During the next 12 months, she and her husband repeatedly asked numerous HCWs who cared for her to clean their hands before touching her. With rare exceptions, the doctors either ignored her or asserted that hand hygiene was needed only after the examination — ignoring evidence that environmental surfaces, which are inevitably touched by HCWs as they move between patients, such as door handles, files and mobile phones, are often contaminated with MRSA. Despite her efforts, she developed an MRSA infection, which complicated and delayed, but fortunately did not ultimately prevent, her remission.
She was, understandably, unimpressed by the suggestion that “empowerment” of patients would improve hand hygiene compliance.
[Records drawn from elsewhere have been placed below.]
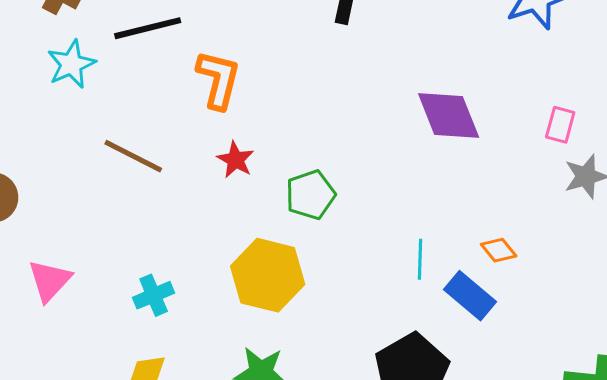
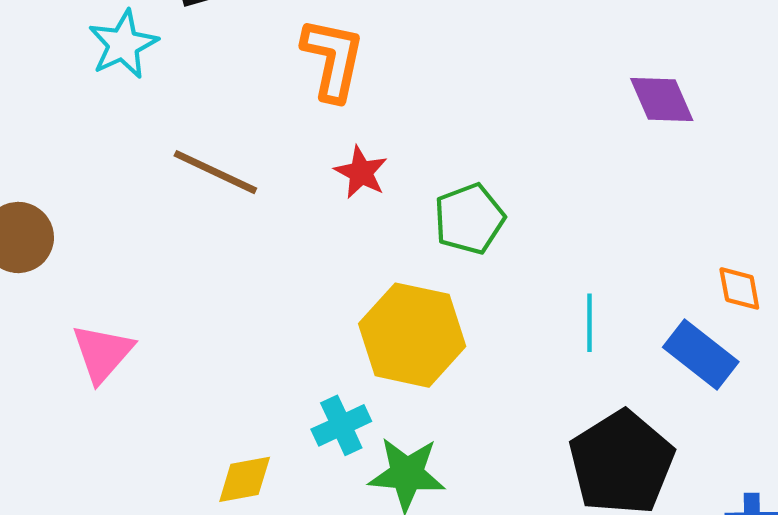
purple diamond: (449, 116) -> (662, 100), size x0.7
orange diamond: (499, 250) -> (739, 288), turned 30
cyan line: (420, 259) -> (590, 323), moved
cyan cross: (154, 295) -> (341, 425), moved

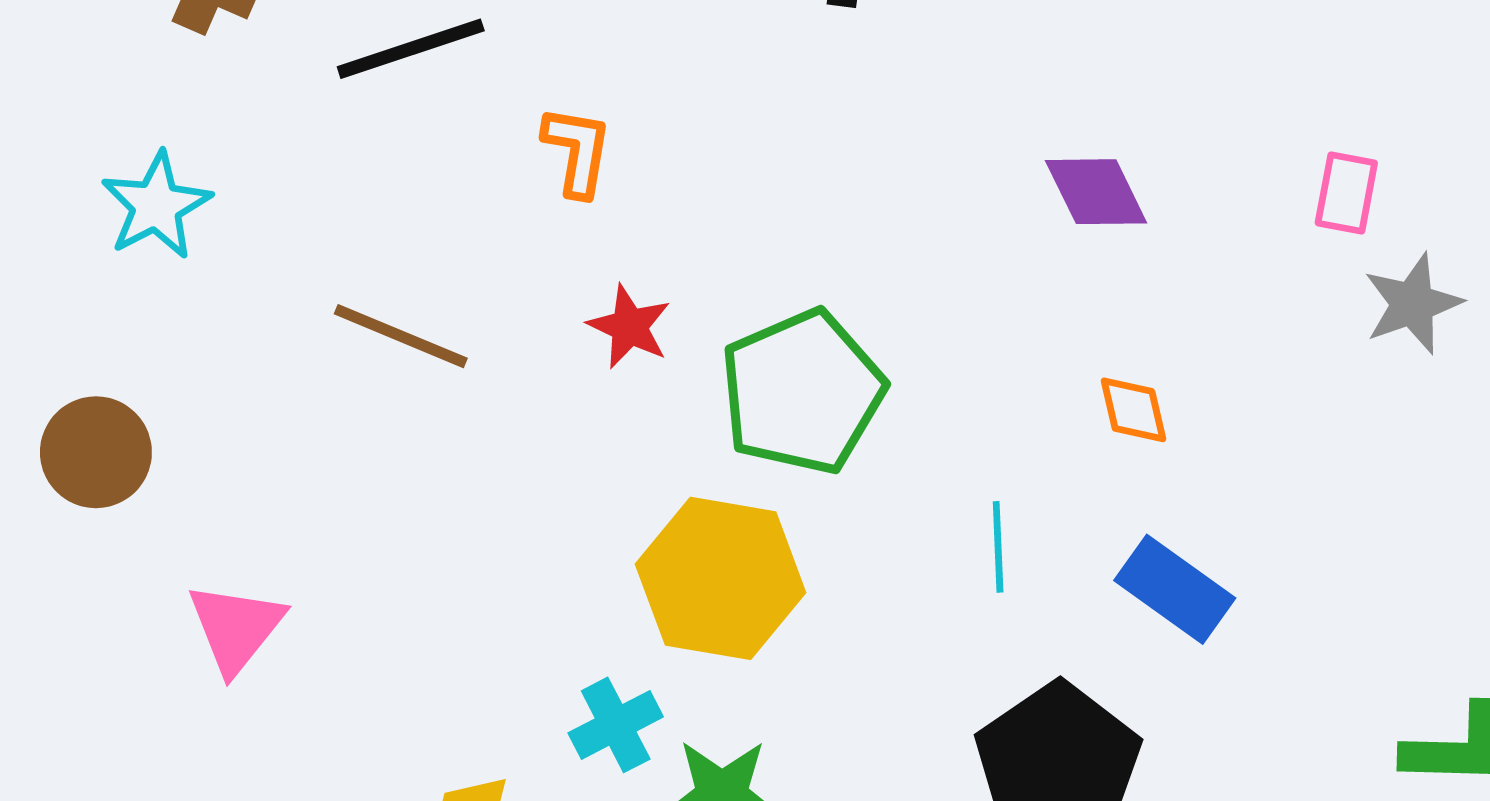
cyan star: (123, 44) -> (156, 206), moved
orange L-shape: (333, 59) -> (577, 151), size x0.7
green pentagon: (469, 219) -> (802, 392), size x1.5
orange diamond: (739, 288) -> (1133, 410), moved

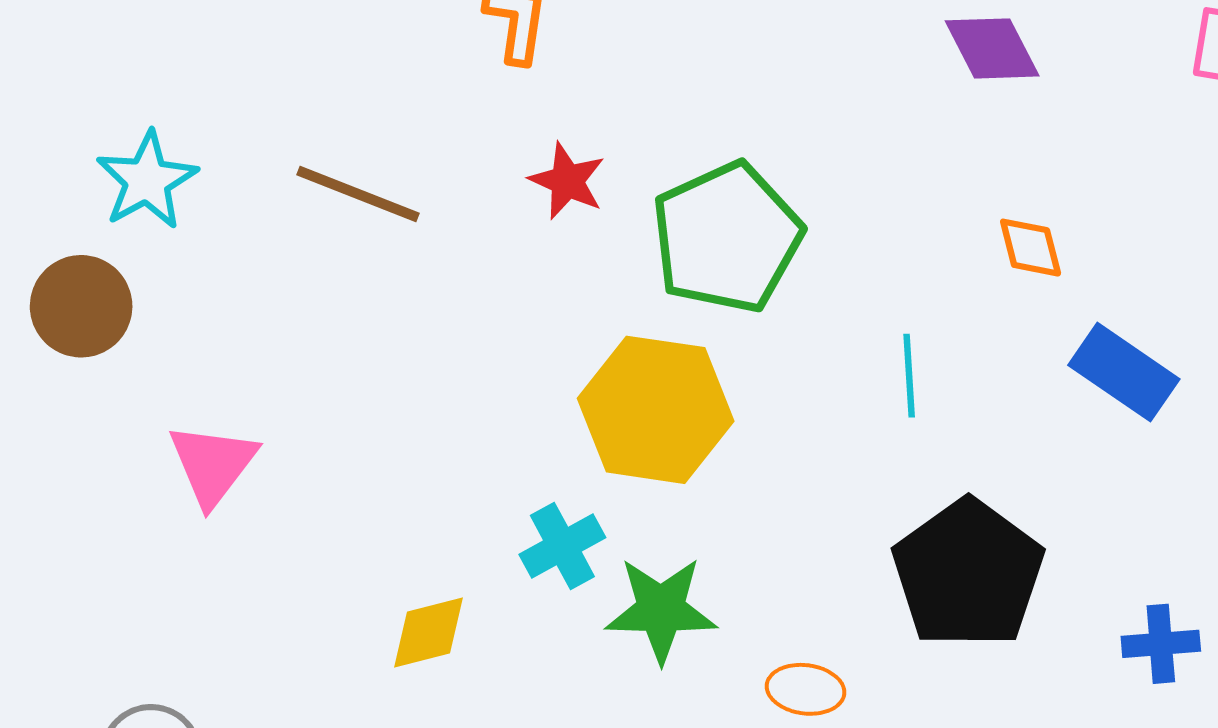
cyan star: (156, 206) -> (147, 180), moved
blue rectangle: (1175, 589) -> (1124, 372), moved

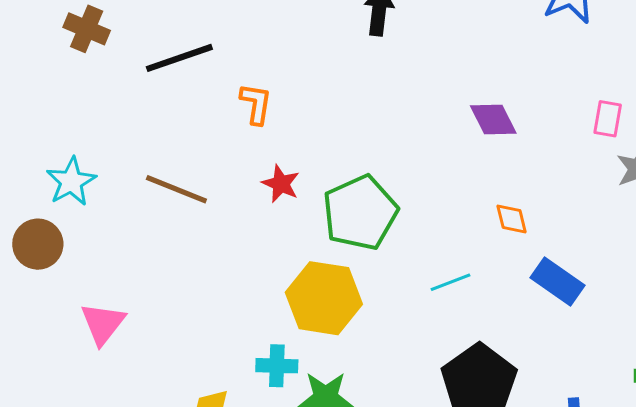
cyan line: (909, 376) -> (450, 282), turned 72
cyan cross: (562, 546) -> (277, 366), turned 30

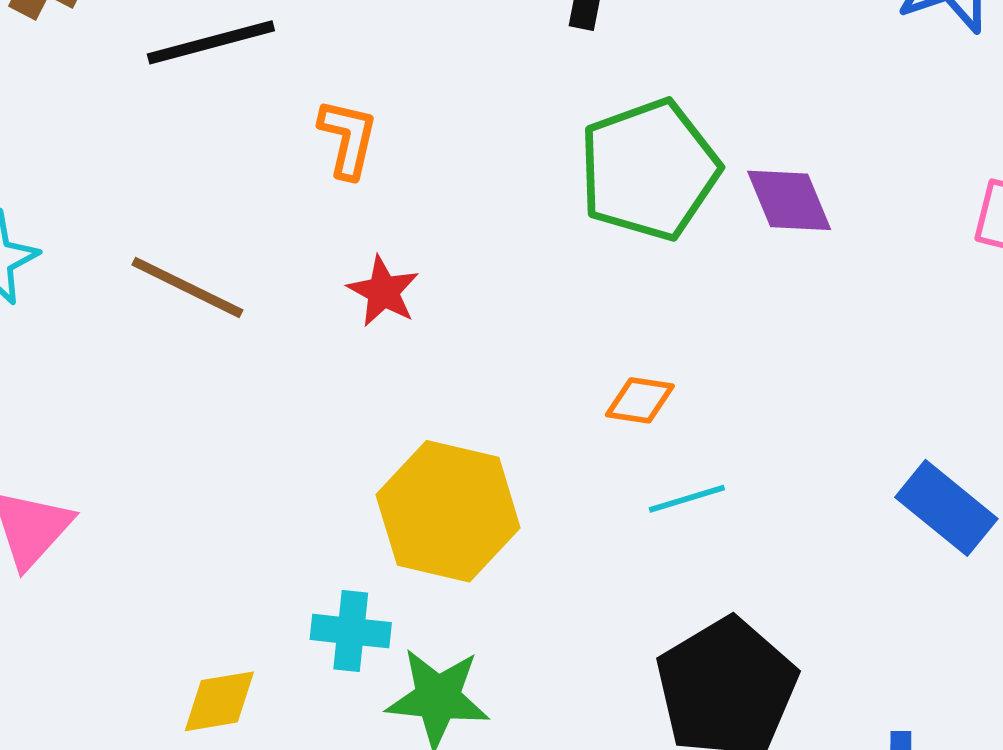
green pentagon: (360, 213) -> (649, 170), moved
orange diamond: (512, 219) -> (640, 400), moved, turned -72
blue rectangle: (558, 281) -> (946, 508), moved

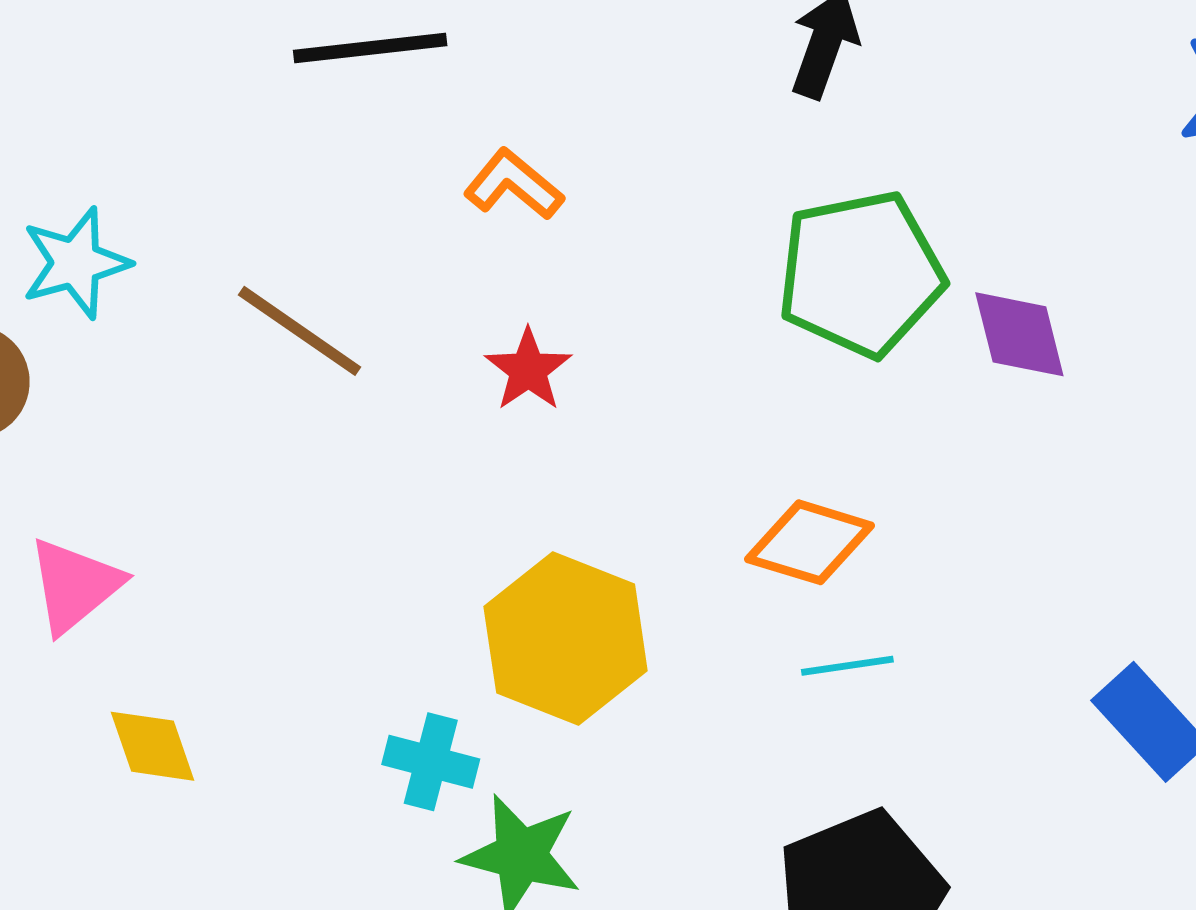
orange L-shape: (348, 138) -> (514, 185), turned -72
orange diamond: (640, 400) -> (810, 542), size x1.5
yellow diamond: (219, 701) -> (153, 746), moved, turned 72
If she had failed, it seems unlikely that a more typical patient, with little medical knowledge, often fearful and vulnerable because of illness, and possibly with poor English, would feel confident enough to question, let alone be heeded by, a busy doctor.
Abstract
Health care-associated infections (HAIs) are a major clinical and economic problem in Australian hospitals, and a significant proportion are preventable.
HAIs are the result of complex environmental, microbiological, pathological, behavioural and organisational factors, and prevention requires a multifaceted (“bundled”) approach, including appropriate policies, educational programs for health care workers, and adequate resources to implement them effectively.
Failure to protect patients from avoidable harm, including HAIs, has significant ethical implications; it often reflects both organisational systems failure and non-compliance of health care workers with evidence-based policies, including hand hygiene.
If implemented with appropriate safeguards, infection control “bundles” that include sanctions for poor compliance with hand hygiene and other infection control policies, will achieve sustained improvements where previous approaches have failed.